Pues claro que molestas, pensaréis que diría Leng. Pero no. La señorita Maldecap era muy capaz de correrse y mantener una conversación al mismo tiempo, qué os creéis. Buena era ella para esas cosas.

 

 Pero, por si acaso, preguntaba. Por si tenía la boca ocupada, ya sabéis.

 

—Por supuestísimo que no, querida. A ver, cuéntame. ¿Alguna cuita que quieras compartir con la vieja Lengüecita?

 

—Llevo dos días comiendo pescado —gemí.

 

—Pero mujer, ¿eso no lo llevas haciendo toda la vida?

 

—Peces muertos, Leng, no almejas. De los que llevan escamas, no labios mayores. ¡E incluso tuve que limpiar uno!

 

—Válgame el amor hermoso. ¿Y por qué haces esas cosas, niña?

 

—Porque hay gente que se empeña en quererme o tratarme bien. ¡Hasta los desconocidos lo hacen ya, joder!

 

—Si es que hay cada gentuza por ahí…

 

—No te burles. Esto es grave. ¡Llevo dos comidas sanas seguidas!

 

—Cielos, habrá que dar aviso a las fuerzas de seguridad. Aconsejo nivel de alerta máximo.

 

—¿Tú no me quieres, verdad? —me lamenté.

 

—¿Cómo que no? Hay un caballero de ojos como el color de la hierba en primavera con mi polla entre sus aterciopelados labios, y he cogido tu llamada. Si eso no es querer a alguien…

 

La ene que cerraba su frase se deslizó a través de la línea telefónica como lo haría la onda de un diapasón, sonido que se prolongó con un suave gemido. Eso podía deberse a que, a) se solidarizaba conmigo, o b) se estaba corriendo.
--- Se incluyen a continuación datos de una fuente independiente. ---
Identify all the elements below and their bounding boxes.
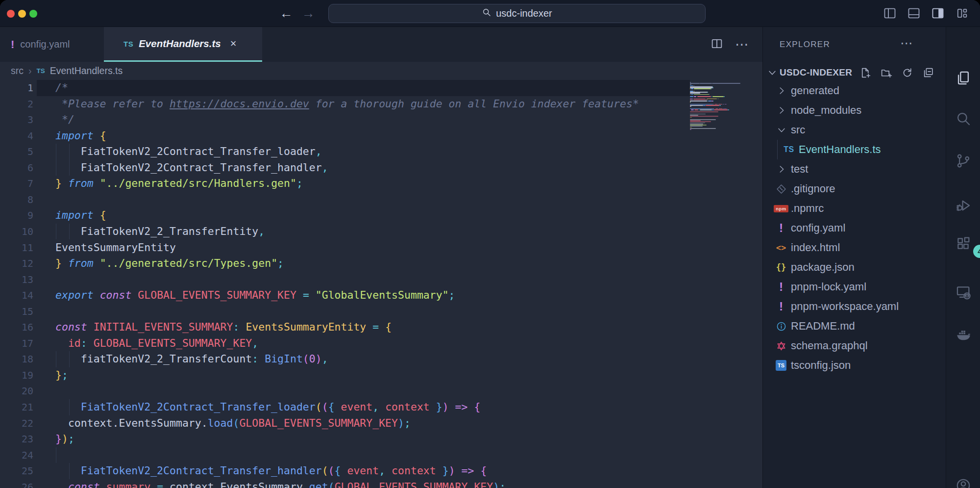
new-file-icon[interactable] — [859, 67, 871, 79]
back-icon[interactable]: ← — [278, 5, 294, 22]
forward-icon[interactable]: → — [300, 5, 317, 22]
tree-item-label: src — [791, 124, 805, 136]
line-number: 26 — [0, 479, 33, 488]
breadcrumb-folder[interactable]: src — [11, 65, 24, 77]
tree-item-test[interactable]: test — [763, 159, 946, 179]
tree-item-pnpm-lock-yaml[interactable]: !pnpm-lock.yaml — [763, 277, 946, 297]
tab-label: EventHandlers.ts — [139, 38, 220, 50]
tree-item-label: package.json — [791, 261, 855, 274]
line-number: 13 — [0, 272, 33, 288]
search-icon[interactable] — [955, 110, 972, 127]
code-line: 14export const GLOBAL_EVENTS_SUMMARY_KEY… — [0, 287, 762, 304]
tree-item-pnpm-workspace-yaml[interactable]: !pnpm-workspace.yaml — [763, 297, 946, 316]
minimize-window-button[interactable] — [18, 10, 26, 18]
line-number: 4 — [0, 128, 33, 144]
line-number: 12 — [0, 256, 33, 272]
line-number: 3 — [0, 112, 33, 128]
toggle-panel-left-icon[interactable] — [882, 6, 897, 20]
tree-item-package-json[interactable]: {}package.json — [763, 257, 946, 277]
code-line: 4import { — [0, 128, 762, 144]
source-control-icon[interactable] — [955, 153, 972, 169]
code-line: 26 const summary = context.EventsSummary… — [0, 479, 762, 488]
yaml-icon: ! — [773, 300, 789, 313]
remote-explorer-icon[interactable] — [955, 284, 972, 301]
code-editor[interactable]: 1/*2 *Please refer to https://docs.envio… — [0, 80, 762, 488]
tree-item-index-html[interactable]: <>index.html — [763, 238, 946, 257]
line-number: 7 — [0, 176, 33, 192]
line-number: 14 — [0, 287, 33, 304]
tree-item-label: schema.graphql — [791, 339, 868, 352]
ts-badge-icon: TS — [773, 360, 789, 371]
line-number: 17 — [0, 335, 33, 352]
activity-bar: 4 — [946, 27, 980, 488]
explorer-title: EXPLORER — [780, 40, 830, 50]
chevron-right-icon — [776, 105, 787, 116]
workspace-section-header[interactable]: USDC-INDEXER — [763, 63, 946, 82]
line-number: 23 — [0, 431, 33, 447]
ts-plain-icon: TS — [781, 145, 797, 154]
extensions-icon[interactable]: 4 — [955, 235, 972, 252]
command-center-search[interactable]: usdc-indexer — [328, 4, 706, 23]
tree-item-label: pnpm-workspace.yaml — [791, 300, 899, 313]
tree-item-schema-graphql[interactable]: schema.graphql — [763, 336, 946, 356]
tree-item-label: pnpm-lock.yaml — [791, 281, 866, 293]
tree-item-label: index.html — [791, 241, 840, 254]
tree-item-src[interactable]: src — [763, 120, 946, 140]
toggle-panel-right-icon[interactable] — [931, 6, 945, 20]
code-line: 13 — [0, 272, 762, 288]
code-line: 3 */ — [0, 112, 762, 128]
account-icon[interactable] — [955, 477, 972, 488]
tree-item-config-yaml[interactable]: !config.yaml — [763, 218, 946, 238]
layout-controls — [882, 6, 969, 20]
tree-item-label: node_modules — [791, 104, 861, 117]
chevron-right-icon: › — [28, 65, 32, 77]
braces-icon: {} — [773, 262, 789, 272]
code-line: 7} from "../generated/src/Handlers.gen"; — [0, 176, 762, 192]
tree-item-label: config.yaml — [791, 222, 845, 234]
git-icon — [773, 183, 789, 195]
tree-item-readme-md[interactable]: README.md — [763, 316, 946, 336]
tree-item--npmrc[interactable]: npm.npmrc — [763, 199, 946, 218]
tree-item--gitignore[interactable]: .gitignore — [763, 179, 946, 199]
editor-more-actions-icon[interactable]: ⋯ — [735, 40, 750, 50]
maximize-window-button[interactable] — [29, 10, 37, 18]
split-editor-icon[interactable] — [710, 37, 724, 52]
code-line: 2 *Please refer to https://docs.envio.de… — [0, 96, 762, 112]
traffic-lights — [7, 10, 37, 18]
explorer-icon[interactable] — [955, 70, 972, 86]
tree-item-label: README.md — [791, 320, 855, 333]
explorer-more-actions-icon[interactable]: ⋯ — [900, 36, 914, 51]
tab-config-yaml[interactable]: ! config.yaml — [0, 27, 104, 62]
new-folder-icon[interactable] — [880, 67, 892, 79]
customize-layout-icon[interactable] — [955, 6, 969, 20]
chevron-down-icon — [776, 125, 787, 135]
close-window-button[interactable] — [7, 10, 15, 18]
line-number: 9 — [0, 207, 33, 224]
code-line: 25 FiatTokenV2_2Contract_Transfer_handle… — [0, 463, 762, 479]
docker-icon[interactable] — [955, 327, 972, 343]
tree-item-generated[interactable]: generated — [763, 81, 946, 101]
yaml-icon: ! — [773, 281, 789, 294]
typescript-icon: TS — [123, 40, 133, 48]
line-number: 16 — [0, 319, 33, 335]
search-value: usdc-indexer — [496, 8, 552, 19]
line-number: 25 — [0, 463, 33, 479]
collapse-all-icon[interactable] — [922, 67, 934, 79]
tab-eventhandlers-ts[interactable]: TS EventHandlers.ts × — [104, 27, 262, 62]
code-line: 17 id: GLOBAL_EVENTS_SUMMARY_KEY, — [0, 335, 762, 352]
chevron-down-icon — [767, 67, 778, 78]
line-number: 10 — [0, 224, 33, 240]
tree-item-eventhandlers-ts[interactable]: TSEventHandlers.ts — [763, 140, 946, 159]
code-line: 10 FiatTokenV2_2_TransferEntity, — [0, 224, 762, 240]
code-line: 21 FiatTokenV2_2Contract_Transfer_loader… — [0, 399, 762, 415]
tree-item-node-modules[interactable]: node_modules — [763, 101, 946, 120]
refresh-icon[interactable] — [901, 67, 913, 79]
yaml-warning-icon: ! — [11, 38, 14, 51]
breadcrumb-file[interactable]: EventHandlers.ts — [50, 65, 123, 77]
toggle-panel-bottom-icon[interactable] — [906, 6, 921, 20]
tree-item-label: .gitignore — [791, 182, 835, 195]
line-number: 2 — [0, 96, 33, 112]
close-tab-icon[interactable]: × — [230, 37, 237, 50]
tree-item-tsconfig-json[interactable]: TStsconfig.json — [763, 356, 946, 375]
run-debug-icon[interactable] — [955, 197, 972, 214]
Y como ya la conocía, la respuesta correcta era b, porque en cuanto a lo primero, lo que hacía, obviamente, era tomarme el pelo.

 

Desde luego, yo de mayor quiero ser como ella: vieja, lista y cachonda.

 

—Cariño —dijo, cuando recuperó un ritmo normal de respiración—, déjate de lamentos y dime qué piensas hacer ahora. ¿Dejar de beber?

 

—No te pases.

 

—Vale, pues ¿qué haces comiendo peces de los que se comen y no almejas de las que se chupan? Pensaba que estas te iban más.

 

—No, si eso también lo he hecho. Y una de ellas, con un lunar, me ha robado, por cierto.

 

—¿Una almeja con un lunar te ha robado?

 

—Una mujer con un lunar, Leng.

 

—¿Una mujer te ha robado con un lunar? —inquirió extrañada—. ¿Y de qué modo, criatura mía, es posible amenazar a alguien con una mancha cutánea?  

 

Dios mío, esta mujer, pensé, poniendo los ojos metafóricamente en blanco. La succión del líquido prostático le debilitaba las meninges, estaba claro.

 

—No, Leng. Que la que me robó tenía un lunar en el coño, coño. Y valga la redundancia.

 

—Ah. ¿Y qué pasó? ¿No se lo comiste bien?

 

—Pues no sé, la verdad. Yo diría que sí, pero vete tú a saber.

 

—Si es que… Beberías antes y mira.

 

—Siempre bebo antes, Leng. Y después. Y a veces, durante. ¡Y a ninguna se le había ocurrido robarme hasta ahora, joder!

 

—Siempre hay una primera vez.

 

—Ya, pero es que además me dejó tirada en la playa.

 

—Definitivamente, eso es que no se lo comiste bien.

 

—¡Pues que me lo hubiera dicho, joder, ya me habría aplicado! No hacía falta robarme y dejarme tirada a merced de una horda de cangrejos asesinos.

 

—¿Te ha atacado una horda de cangrejos asesinos?

 

–Casi. Uno, en realidad, que pasaba por allí. Y puede que no me atacara, exactamente… ¡Pero me miró mal!

 

—Malditos crustáceos decápodos. Son la pura encarnación del mal.

 

—Lo sé.

 

—Pues suena todo muy terrible, chochito.

 

—¿Verdad? ¡Y es que después de eso volví a comer sano cuando apenas habían pasado veinticuatro horas desde la última vez!

 

—Entiendo tu preocupación. Terrible, ciertamente terrible.

 

—Joder, Leng, ¿hoy no me mimas o qué? —me lamenté.

 

Normalmente era lo que hacía. Más o menos. A su manera. Bueno, en realidad, no. No, yo diría que lo que hacía Leng no era, exactamente, mimarme.

 

Pero estaba ahí, y era lo que importaba.

 

—Lo siento, chochito mío —se rio, y su carcajada sonó a tubo de escape de moto prehistórica—. Mami está hoy algo traviesa.

 

A continuación dijo «¡Ah, oh, uf!» y, una de dos, o volvía a correrse de nuevo, o esta vez sí se solidarizaba conmigo.

 

O puede que me la estuvieran descuartizando los mulatos de turno, no sé.

 

—¿Estás bien? —le pregunté, por si acaso. Como siempre se estaba muriendo…

 

—Perfectamente, gracias.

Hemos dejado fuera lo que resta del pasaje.